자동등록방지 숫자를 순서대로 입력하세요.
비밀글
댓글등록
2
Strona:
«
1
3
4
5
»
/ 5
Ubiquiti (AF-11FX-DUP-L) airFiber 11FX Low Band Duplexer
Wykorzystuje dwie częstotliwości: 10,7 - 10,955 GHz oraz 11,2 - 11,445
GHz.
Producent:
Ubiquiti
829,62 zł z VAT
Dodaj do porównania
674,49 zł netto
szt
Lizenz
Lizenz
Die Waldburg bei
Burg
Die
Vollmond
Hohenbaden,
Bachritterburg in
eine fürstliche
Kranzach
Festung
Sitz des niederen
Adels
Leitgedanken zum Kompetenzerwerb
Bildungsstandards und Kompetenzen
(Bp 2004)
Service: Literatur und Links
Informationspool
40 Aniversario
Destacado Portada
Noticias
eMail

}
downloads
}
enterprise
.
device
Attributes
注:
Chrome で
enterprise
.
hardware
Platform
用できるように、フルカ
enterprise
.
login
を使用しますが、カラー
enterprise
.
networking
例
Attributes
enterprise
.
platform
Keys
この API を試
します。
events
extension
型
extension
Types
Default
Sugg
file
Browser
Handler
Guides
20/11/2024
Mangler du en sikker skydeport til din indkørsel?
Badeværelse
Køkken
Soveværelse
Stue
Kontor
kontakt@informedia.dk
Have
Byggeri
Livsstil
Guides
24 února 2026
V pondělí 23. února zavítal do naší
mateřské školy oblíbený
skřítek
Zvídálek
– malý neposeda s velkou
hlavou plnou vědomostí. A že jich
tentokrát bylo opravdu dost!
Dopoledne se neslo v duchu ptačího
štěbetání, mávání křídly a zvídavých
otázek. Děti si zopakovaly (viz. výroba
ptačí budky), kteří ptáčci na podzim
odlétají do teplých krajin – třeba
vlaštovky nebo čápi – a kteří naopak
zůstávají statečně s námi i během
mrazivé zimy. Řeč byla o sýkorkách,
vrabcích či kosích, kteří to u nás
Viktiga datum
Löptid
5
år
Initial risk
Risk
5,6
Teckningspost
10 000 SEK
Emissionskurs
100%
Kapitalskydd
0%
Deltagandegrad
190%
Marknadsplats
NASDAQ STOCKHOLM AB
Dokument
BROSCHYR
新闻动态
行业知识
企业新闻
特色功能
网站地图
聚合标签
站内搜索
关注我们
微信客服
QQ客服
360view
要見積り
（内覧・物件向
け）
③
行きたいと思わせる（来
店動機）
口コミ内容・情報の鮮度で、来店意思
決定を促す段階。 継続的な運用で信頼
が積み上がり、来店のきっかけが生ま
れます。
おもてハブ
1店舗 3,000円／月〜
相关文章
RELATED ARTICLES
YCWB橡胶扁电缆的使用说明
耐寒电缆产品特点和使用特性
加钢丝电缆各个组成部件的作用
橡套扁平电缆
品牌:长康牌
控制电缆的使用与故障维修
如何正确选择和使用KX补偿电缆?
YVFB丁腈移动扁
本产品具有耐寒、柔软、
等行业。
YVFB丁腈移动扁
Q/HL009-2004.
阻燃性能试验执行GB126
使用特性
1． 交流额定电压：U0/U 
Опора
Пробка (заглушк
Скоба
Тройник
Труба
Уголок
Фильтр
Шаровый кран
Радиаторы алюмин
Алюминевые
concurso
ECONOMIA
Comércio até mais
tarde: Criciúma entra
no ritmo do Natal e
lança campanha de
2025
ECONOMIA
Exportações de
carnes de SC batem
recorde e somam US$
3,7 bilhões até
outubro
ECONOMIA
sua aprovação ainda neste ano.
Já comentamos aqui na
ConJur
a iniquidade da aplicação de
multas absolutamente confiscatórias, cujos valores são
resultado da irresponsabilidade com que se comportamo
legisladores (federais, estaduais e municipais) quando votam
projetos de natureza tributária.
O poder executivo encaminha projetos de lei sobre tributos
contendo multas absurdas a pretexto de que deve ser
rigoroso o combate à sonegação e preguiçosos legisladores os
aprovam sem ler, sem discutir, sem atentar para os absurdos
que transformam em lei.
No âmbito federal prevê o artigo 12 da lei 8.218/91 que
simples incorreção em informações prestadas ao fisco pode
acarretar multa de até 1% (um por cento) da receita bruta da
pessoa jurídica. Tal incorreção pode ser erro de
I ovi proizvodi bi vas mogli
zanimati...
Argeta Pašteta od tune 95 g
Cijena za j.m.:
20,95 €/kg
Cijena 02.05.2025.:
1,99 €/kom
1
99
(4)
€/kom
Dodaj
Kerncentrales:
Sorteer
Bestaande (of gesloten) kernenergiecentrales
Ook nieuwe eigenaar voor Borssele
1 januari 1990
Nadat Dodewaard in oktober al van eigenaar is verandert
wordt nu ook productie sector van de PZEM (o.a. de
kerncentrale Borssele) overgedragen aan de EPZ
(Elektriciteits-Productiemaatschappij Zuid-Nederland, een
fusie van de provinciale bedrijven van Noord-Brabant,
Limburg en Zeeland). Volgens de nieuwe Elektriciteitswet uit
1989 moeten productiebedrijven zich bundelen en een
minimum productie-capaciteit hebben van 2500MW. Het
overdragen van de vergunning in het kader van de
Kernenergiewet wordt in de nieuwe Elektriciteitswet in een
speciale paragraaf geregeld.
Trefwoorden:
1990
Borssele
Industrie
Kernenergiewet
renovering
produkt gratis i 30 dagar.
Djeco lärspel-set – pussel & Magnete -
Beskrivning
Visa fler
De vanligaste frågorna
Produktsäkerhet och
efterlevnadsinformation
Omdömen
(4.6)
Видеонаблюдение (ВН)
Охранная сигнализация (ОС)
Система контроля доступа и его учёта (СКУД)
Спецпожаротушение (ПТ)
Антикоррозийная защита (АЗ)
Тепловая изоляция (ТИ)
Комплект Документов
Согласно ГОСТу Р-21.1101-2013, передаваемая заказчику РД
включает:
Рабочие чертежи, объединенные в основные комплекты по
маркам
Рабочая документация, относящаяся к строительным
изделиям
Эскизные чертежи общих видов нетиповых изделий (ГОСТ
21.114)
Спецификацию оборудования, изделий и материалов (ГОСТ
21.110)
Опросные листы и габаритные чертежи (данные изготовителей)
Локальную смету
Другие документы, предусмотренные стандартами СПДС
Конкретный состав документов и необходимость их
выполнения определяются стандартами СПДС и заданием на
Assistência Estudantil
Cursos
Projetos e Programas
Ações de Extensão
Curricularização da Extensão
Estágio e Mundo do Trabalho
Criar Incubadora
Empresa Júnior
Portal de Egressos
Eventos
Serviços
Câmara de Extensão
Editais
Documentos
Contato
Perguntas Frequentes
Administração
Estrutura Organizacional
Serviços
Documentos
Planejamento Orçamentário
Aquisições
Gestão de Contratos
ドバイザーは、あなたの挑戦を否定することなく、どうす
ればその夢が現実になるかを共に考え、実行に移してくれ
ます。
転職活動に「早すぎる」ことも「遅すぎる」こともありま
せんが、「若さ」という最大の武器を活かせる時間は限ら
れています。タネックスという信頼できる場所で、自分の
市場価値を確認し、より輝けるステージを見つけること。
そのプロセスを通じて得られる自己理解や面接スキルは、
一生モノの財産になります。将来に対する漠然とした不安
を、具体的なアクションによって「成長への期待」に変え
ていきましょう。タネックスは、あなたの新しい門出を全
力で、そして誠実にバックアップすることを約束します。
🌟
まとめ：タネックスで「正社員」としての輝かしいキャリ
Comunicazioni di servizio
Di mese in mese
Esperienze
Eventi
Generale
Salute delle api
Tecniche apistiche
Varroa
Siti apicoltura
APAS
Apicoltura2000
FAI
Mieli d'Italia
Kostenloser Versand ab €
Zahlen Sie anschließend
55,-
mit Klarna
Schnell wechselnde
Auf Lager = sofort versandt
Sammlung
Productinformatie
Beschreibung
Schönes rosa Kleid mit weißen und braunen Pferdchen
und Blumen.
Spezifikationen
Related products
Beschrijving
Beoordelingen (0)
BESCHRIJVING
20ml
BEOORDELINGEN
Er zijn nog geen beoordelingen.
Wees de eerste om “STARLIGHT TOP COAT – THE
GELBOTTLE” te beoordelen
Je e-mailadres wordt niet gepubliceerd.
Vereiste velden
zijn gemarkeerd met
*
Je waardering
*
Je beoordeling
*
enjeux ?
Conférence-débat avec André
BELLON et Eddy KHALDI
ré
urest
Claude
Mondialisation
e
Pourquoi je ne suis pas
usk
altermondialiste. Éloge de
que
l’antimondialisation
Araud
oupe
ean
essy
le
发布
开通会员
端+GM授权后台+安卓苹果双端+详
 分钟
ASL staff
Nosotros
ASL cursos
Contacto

====

### AIM OF THE EXERCISE:
Please copy, word for word, every line from the first line of the records through the line containing "40 Aniversario", with both of those lines included and nothing else.

### RESPONSE AREA:
자동등록방지 숫자를 순서대로 입력하세요.
비밀글
댓글등록
2
Strona:
«
1
3
4
5
»
/ 5
Ubiquiti (AF-11FX-DUP-L) airFiber 11FX Low Band Duplexer
Wykorzystuje dwie częstotliwości: 10,7 - 10,955 GHz oraz 11,2 - 11,445
GHz.
Producent:
Ubiquiti
829,62 zł z VAT
Dodaj do porównania
674,49 zł netto
szt
Lizenz
Lizenz
Die Waldburg bei
Burg
Die
Vollmond
Hohenbaden,
Bachritterburg in
eine fürstliche
Kranzach
Festung
Sitz des niederen
Adels
Leitgedanken zum Kompetenzerwerb
Bildungsstandards und Kompetenzen
(Bp 2004)
Service: Literatur und Links
Informationspool
40 Aniversario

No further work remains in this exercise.